§ **Task prompt**:
The answer must be every line of the records below that contains the word "นลานนา".

Records from a data source:
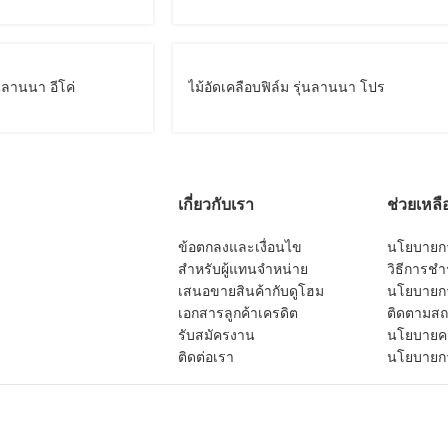
่นลานนา อีโค่
ไม้อัดเคลือบฟิล์ม รุ่นลานนา โปร
เกี่ยวกับเรา
ช่วยเหลื
ข้อตกลงและเงื่อนไข
นโยบายการ
สำหรับผู้แทนจำหน่าย
วิธีการชำ
เสนอขายสินค้ากับดูโฮม
นโยบายกา
เอกสารลูกค้าเครดิต
ติดตามสถา
รับสมัครงาน
นโยบายคว
ติดต่อเรา
นโยบายกา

§ **Your response**:
่นลานนา อีโค่
ไม้อัดเคลือบฟิล์ม รุ่นลานนา โปร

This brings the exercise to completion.